CAIRO (AP) — An Egyptian military court released an award-winning journalist Saturday after giving him a six-month suspended sentence for endangering national security by spreading false information in his coverage of operations against Islamic militants in the Sinai Peninsula, a security official and a lawyer said.
Ahmed Abu-Draa’s lawyer called the lighter sentence an attempt to defuse criticism over the 38-year-old journalist’s detention while still serving as a warning against challenging the military.
Political tensions have risen sharply ahead of mass rallies planned Sunday to honor the military and rival protests by supporters of ousted Islamist President Mohammed Morsi, a combination many fear will lead to a new round of unrest.
Already, there has been an uptick in violence ahead of the 40th anniversary of the Egyptian army’s Oct. 6 crossing of the Suez Canal during the 1973 war with Israel. The war is celebrated for Egypt’s initial battlefield victories over Israel, and is a national holiday traditionally celebrated with military parades, airshows and pro-military rallies.
The military-backed interim government is going forward with the celebrations, including performances planned in Cairo’s Tahrir Square, the symbol of the Egyptians’ uprisings against authorities since mass protests held there led to the downfall of autocrat Hosni Mubarak in 2011.
In a show of defiance, pro-Morsi supporters have also vowed to enter the central plaza, even though attempts to do so earlier this week were dispersed after riot police fired tear gas as clashes nationwide left four dead.
Pro-Morsi protesters, led by the Muslim Brotherhood, have been denied access to the iconic square and have faced a withering crackdown since the Islamist leader was toppled in a popularly backed military coup on July 3.
“Tahrir Square is not exclusive to those who support the coup,” said Islam Tawfiq, a member of the Brotherhood’s youth group. “We will enter it, God willing.”
On Saturday, police fired tear gas to disperse dozens of Islamists rallying near Rabaah al-Adawiya, a square in eastern Cairo that was the site of a pro-Morsi sit-in that was violently razed by security agencies on Aug. 14, leaving hundreds dead.
Security has been beefed up around Cairo, with police and army vehicles deployed in strategic junctures on the eve of the celebrations in an attempt to prevent clashes between rival protests. The Interior Ministry, in charge of the police, warned in a statement that it would deal “firmly” with any attempts to “foil” the celebratory mood on Sunday.
Egypt’s interim President Adly Mansour, in a nationally televised speech Saturday, urged people to take to the streets to celebrate the October anniversary and “support your army.”
In a strongly worded statement, the presidential spokesman Ahmed el-Musalamani said those protesting the military on a national holiday “are carrying out the work of agents, not activists.”

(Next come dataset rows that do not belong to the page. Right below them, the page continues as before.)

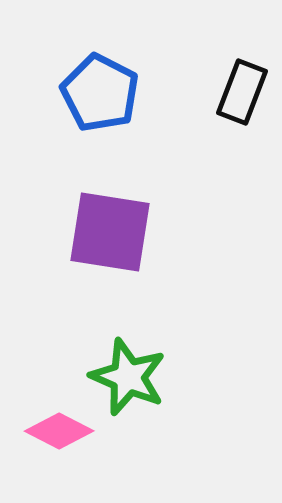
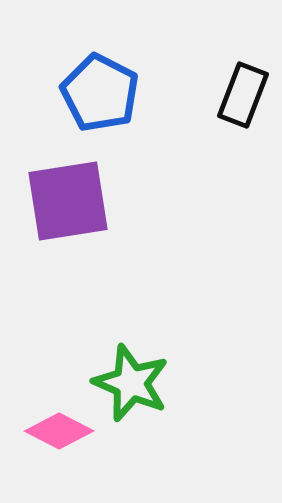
black rectangle: moved 1 px right, 3 px down
purple square: moved 42 px left, 31 px up; rotated 18 degrees counterclockwise
green star: moved 3 px right, 6 px down
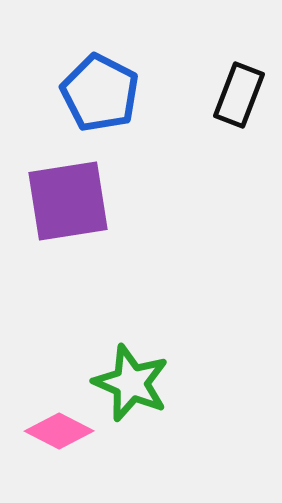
black rectangle: moved 4 px left
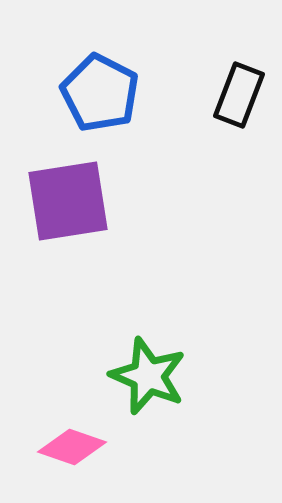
green star: moved 17 px right, 7 px up
pink diamond: moved 13 px right, 16 px down; rotated 8 degrees counterclockwise
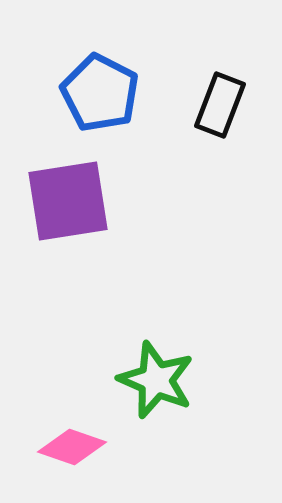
black rectangle: moved 19 px left, 10 px down
green star: moved 8 px right, 4 px down
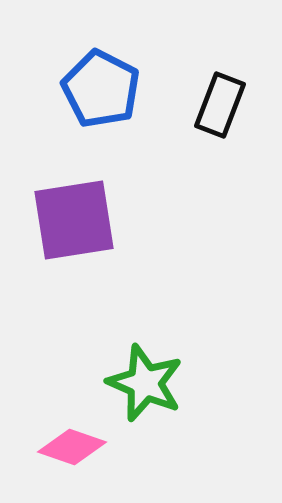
blue pentagon: moved 1 px right, 4 px up
purple square: moved 6 px right, 19 px down
green star: moved 11 px left, 3 px down
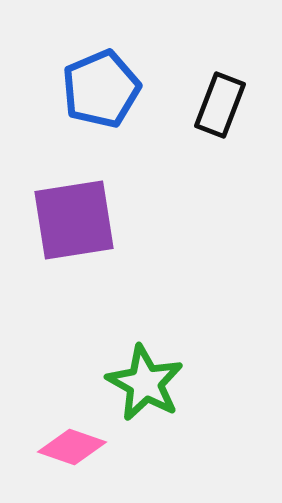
blue pentagon: rotated 22 degrees clockwise
green star: rotated 6 degrees clockwise
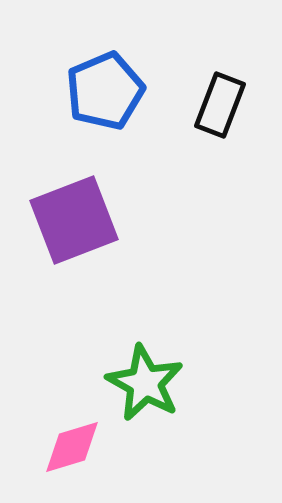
blue pentagon: moved 4 px right, 2 px down
purple square: rotated 12 degrees counterclockwise
pink diamond: rotated 36 degrees counterclockwise
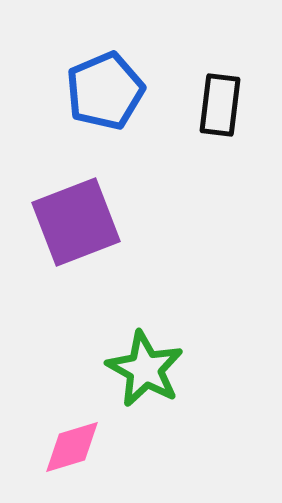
black rectangle: rotated 14 degrees counterclockwise
purple square: moved 2 px right, 2 px down
green star: moved 14 px up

The case against Ahmed Abu-Draa, who was arrested on Sept. 4, has drawn outrage from fellow journalists and rights groups accusing the army of undermining freedom of expression and continuing to refer civilians to military tribunals, despite a campaign to stop the practice.
Colleagues said Abu-Draa’s trial was an attempt to silence independent reporting from the flashpoint area, which sits on the border with Israel and the Gaza Strip. Few journalists have direct access to what is happening in Sinai because of security concerns, forcing many to rely on statement by officials.
Abu-Draa, who lives in Sinai and works as a freelancer for multiple Egyptian and foreign newspapers and television channels, had disputed the military’s claims that no civilians were hit in an intensified operation against rising militant attacks in the Sinai. The military said it was only targeting homes of militants and tunnels used for smuggling goods to Gaza, but the journalist reported that civilian homes were hit and a mosque was damaged.
Abu-Draa told The Associated Press in a telephone interview after his release that he intends to return home to pursue his work, but noted the suspension runs for three years, meaning that if he commits another offense in this period, he would be punished for both
“This verdict is in itself a warning. If I do anything again, this sentence will be revived,” he said, speaking from Ismailia, a Suez Canal city where he was held.
His lawyer Negad el-Borai said Abu-Draa had been held in solitary confinement in a military prison. “There is no case. He should have been set free,” el-Borai said.
In addition to the suspended sentence, the journalist was fined $30 for entering a military zone without a permit. The court dropped charges of broadcasting news that undermine Egypt’s reputation abroad, and filming strategic areas without a permit, according to el-Borai.
A security official said an intelligence report presented to the court had stated that Abu-Draa had acted with “good intentions.” The official spoke on condition of anonymity because he was not authorized to speak to the media
An Egyptian photojournalist, Mohammed Sabry, has been facing a military tribunal since January for filming military installations in the Sinai. He has been released pending his trial.